Nur dass Caro, im Gegensatz zum sonst ausgestellten blond gelockten Puppenkopf,
feurig rote Haare trug in einem wilden Schnitt, von dem Katharina nicht einmal
zu träumen gewagt hätte. Ein wunderschönes gelbes Baumwollhemd war um Caros
Körper, ihren toten Körper, drapiert. Wunderschön … wenn da nicht das Blut
gewesen wäre. Das Blut, das sich, schmierig und rot, von einer großen,
klaffenden Wunde an Caros Kehle über ihren schlanken Hals zog. Blutflecken
bedeckten den wunderbaren Stoff. In all dem Wahnsinn bemerkte Berenike noch,
wie teuer das Gewebe aussah. Brokat oder so. Ein anderes Bild schob sich
dazwischen, wie Caro getanzt hatte, neulich erst. In diesem fließenden Kleid,
den Hals stolz zurückgeworfen. Und jetzt – nie wieder.
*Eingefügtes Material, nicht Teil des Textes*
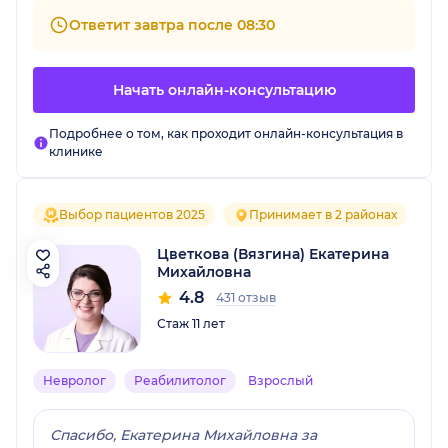
Ответит завтра после 08:30
Начать онлайн-консультацию
Подробнее о том, как проходит онлайн-консультация в
клинике
Выбор пациентов 2025
Принимает в 2 районах
Цветкова (Вязгина) Екатерина
Михайловна
4.8
431 отзыв
Стаж 11 лет
Невролог
Реабилитолог
Взрослый
Спасибо, Екатерина Михайловна за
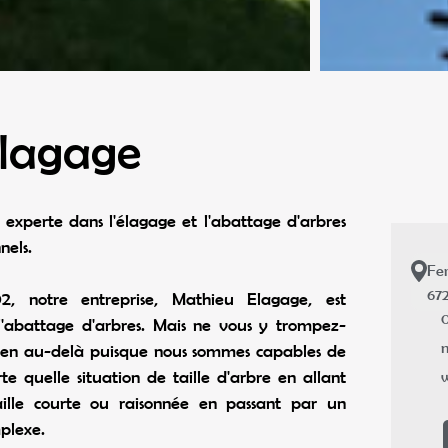
lagage
 experte dans l'élagage et l'abattage d'arbres
nels.
Fe
67
2, notre entreprise, Mathieu Elagage, est
0
t l'abattage d'arbres. Mais ne vous y trompez-
bien au-delà puisque nous sommes capables de
rte quelle situation de taille d'arbre en allant
ille courte ou raisonnée en passant par un
plexe.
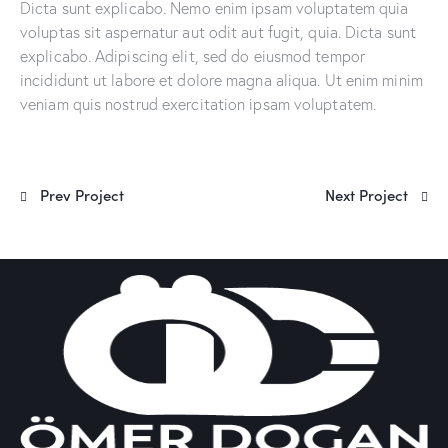
Dicta sunt explicabo. Nemo enim ipsam voluptatem quia
voluptas sit aspernatur aut odit aut fugit, quia. Dicta sunt
explicabo. Adipiscing elit, sed do eiusmod tempor
incididunt ut labore et dolore magna aliqua. Ut enim minim
veniam quis nostrud exercitation ipsam voluptatem.
Prev Project
Next Project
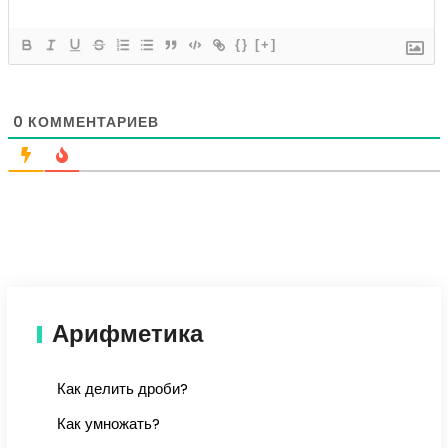
{}
[+]
0
КОММЕНТАРИЕВ
Арифметика
Как делить дроби?
Как умножать?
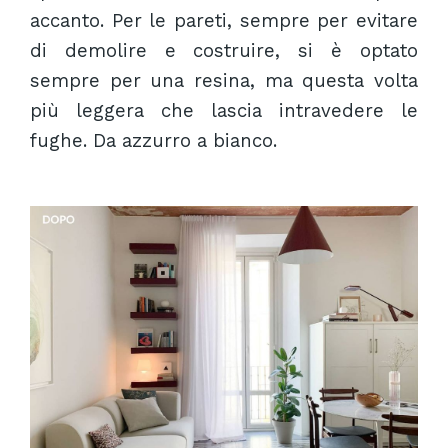
accanto. Per le pareti, sempre per evitare
di demolire e costruire, si è optato
sempre per una resina, ma questa volta
più leggera che lascia intravedere le
fughe. Da azzurro a bianco.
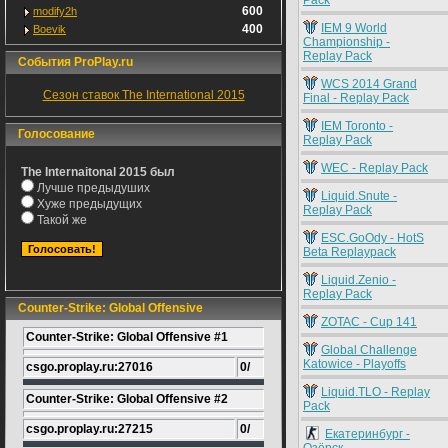
Pack
600
modify2h
IEM 9 World
400
Boevik
Championship -
Replay Pack
События ProPlay.ru
WCS 2014 Grand
Сезон ставок The International 2015
Final - Replay Pack
IEM Toronto -
Голосование
Replay Pack
WEC - Replay Pack
The Internaitonal 2015 был
Лучше предыдуших
Liquid.Snute -
Хуже предыдущих
Replay Pack
Такой же
ESC.GoOdy - HotS
Beta Replaypack
Liquid.Zenio -
Replay Pack
Counter-Strike: Global Offensive
ZOTAC - Cup 141
Counter-Strike: Global Offensive #1
Global Challenge
Katowice - Playoffs
csgo.proplay.ru:27016
0/
Liquid.TLO - Replay
Counter-Strike: Global Offensive #2
Pack
csgo.proplay.ru:27215
0/
Екатеринбург -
    Berenike zwang ihren Blick zur Leiche zurück. Da war Blut auf
dem Fensterbrett, das Katharina, passend zum Sommer, mit Sand und
Plastikfischen dekoriert hatte. Unter dem Stoffsaum etwas, das nach Hautfetzen
aussah und daneben … es sah aus wie Gedärm. Berenike wollte es gar nicht
so genau wissen. Ein Kreischen entschlüpfte ihr. Weg, nur weg! Sie stolperte
über Selma, die neben ihr stehen geblieben war. Schockstarr wie sie selbst, die
Hände vors Gesicht geschlagen, vor den Mund, in einem Schrei verstummt, den sie
sich nicht erlaubte. Sie versuchte, sich zu beherrschen, doch ihr Blick sprach
eine andere Sprache. Angsterfüllte Augen, den Tränen nah.
    Berenike hatte einen Moment lang das unwirkliche Gefühl,
einer Inszenierung beizuwohnen, in der live eine Tote ausgestellt wurde, für
alle sichtbar, wie im Triumph darüber, dass der Täter die Macht in der Hand
hatte, dass er über das Leben seines Opfers entschied. Berenike blickte sich
um. Am Ende beobachtete der Mörder sie gar, wie sie dastanden.
    »Eine Puppe, das ist eine Puppe! Sicher ist das eine Puppe«,
rief Valerie verzweifelt und sah noch blasser aus als zuvor. Sie und Denise
stützten einander, so gut es ging, doch Denise schwankte selbst.
    »Nein. Es ist eine Tote.« Denise grinste Valerie schief an.
Und fiel dann auf einmal um. Valerie ließ sich neben ihr auf die Knie sinken.
Fächelte ihr Luft zu. Gleich darauf schlug die Studentin die Augen auf.
    »Die Polizei verständigen!«, schrie Selma.
    Jemand rief Denise zu: »Geht’s wieder?«
    »Hm, hm«, machte Denise und quälte sich in eine halbwegs
sitzende Position. Valerie schielte zu Gerhild, vermied den Blick auf das
blutige Desaster.
    Die Masseurin schniefte leise in ein Taschentuch und sah auf
die Auslage. »Irgendwer hat mal behauptet, Caro habe mir meinen Mann abspenstig
gemacht. Aber das hier … das wünsch ich niemandem.